INSTRUCTIONS FOR THE TASK: The material below holds pictures; leave them out and reproduce exactly the lines from the one with "Önümdeki Tevrat'ı(n aslını)" through the one with "吉川広家と米子城2023", inclusive.

:::

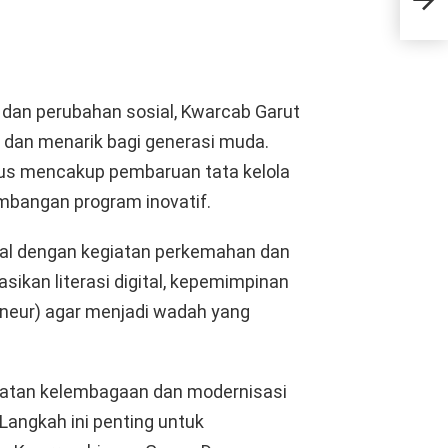
Ter
i dan perubahan sosial, Kwarcab Garut
n dan menarik bagi generasi muda.
us mencakup pembaruan tata kelola
mbangan program inovatif.
nal dengan kegiatan perkemahan dan
asikan literasi digital, kepemimpinan
eneur) agar menjadi wadah yang
uatan kelembagaan dan modernisasi
angkah ini penting untuk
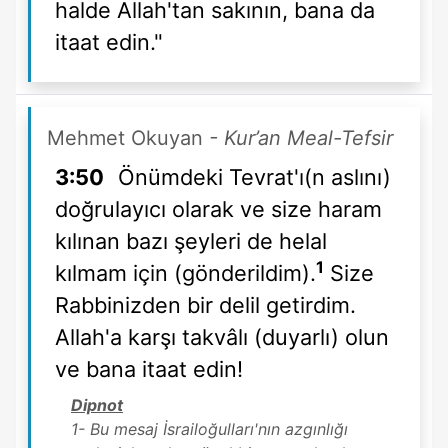
halde Allah'tan sakının, bana da
itaat edin."
Mehmet Okuyan
- Kur’an Meal-Tefsir
3:50
Önümdeki Tevrat'ı(n aslını)
doğrulayıcı olarak ve size haram
kılınan bazı şeyleri de helal
1
kılmam için (gönderildim).
Size
Rabbinizden bir delil getirdim.
Allah'a karşı takvâlı (duyarlı) olun
ve bana itaat edin!
Dipnot
1- Bu mesaj İsrailoğulları'nın azgınlığı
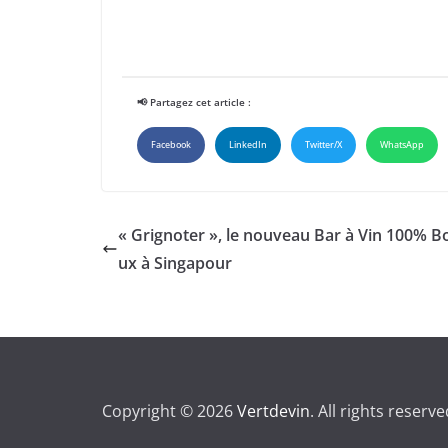
📢 Partagez cet article :
Facebook
LinkedIn
Twitter/X
WhatsApp
« Grignoter », le nouveau Bar à Vin 100% B
ux à Singapour
Copyright © 2026
Vertdevin
. All rights reserve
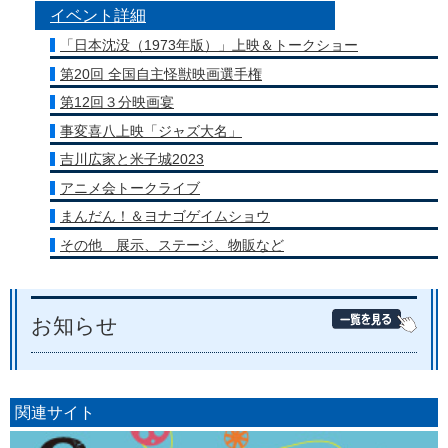
イベント詳細
「日本沈没（1973年版）」上映＆トークショー
第20回 全国自主怪獣映画選手権
第12回３分映画宴
事変喜八上映「ジャズ大名」
吉川広家と米子城2023
アニメ会トークライブ
まんだん！＆ヨナゴゲイムショウ
その他 展示、ステージ、物販など
お知らせ
関連サイト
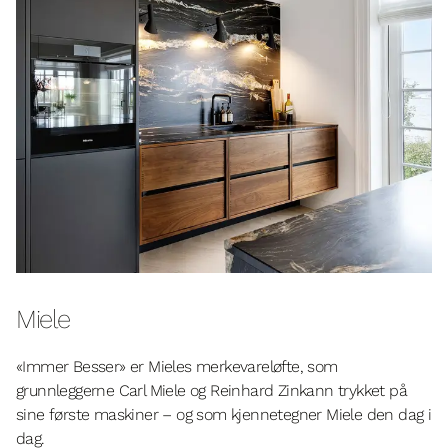
Miele
«Immer Besser» er Mieles merkevareløfte, som
grunnleggerne Carl Miele og Reinhard Zinkann trykket på
sine første maskiner – og som kjennetegner Miele den dag i
dag.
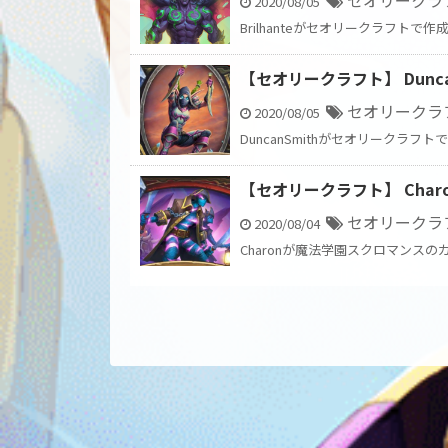
セオリークラ
2020/08/05
Brilhanteがセオリークラフトで
【セオリークラフト】 Dunc
セオリークラ
2020/08/05
DuncanSmithがセオリークラフ
【セオリークラフト】 Cha
セオリークラ
2020/08/04
Charonが魔法学園スクロマンスの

:::

RESULT:
Önümdeki Tevrat'ı(n aslını)
doğrulayıcı olarak ve size haram
kılınan bazı şeyleri de helal
1
kılmam için (gönderildim).
Size
Rabbinizden bir delil getirdim.
Allah'a karşı takvâlı (duyarlı) olun
ve bana itaat edin!
Dipnot
1- Bu mesaj İsrailoğulları'nın azgınlığı
📢 Partagez cet article :
Facebook
LinkedIn
Twitter/X
WhatsApp
« Grignoter », le nouveau Bar à Vin 100% B
ux à Singapour
Copyright © 2026
Vertdevin
. All rights reserve
イベント詳細
「日本沈没（1973年版）」上映＆トークショー
第20回 全国自主怪獣映画選手権
第12回３分映画宴
事変喜八上映「ジャズ大名」
吉川広家と米子城2023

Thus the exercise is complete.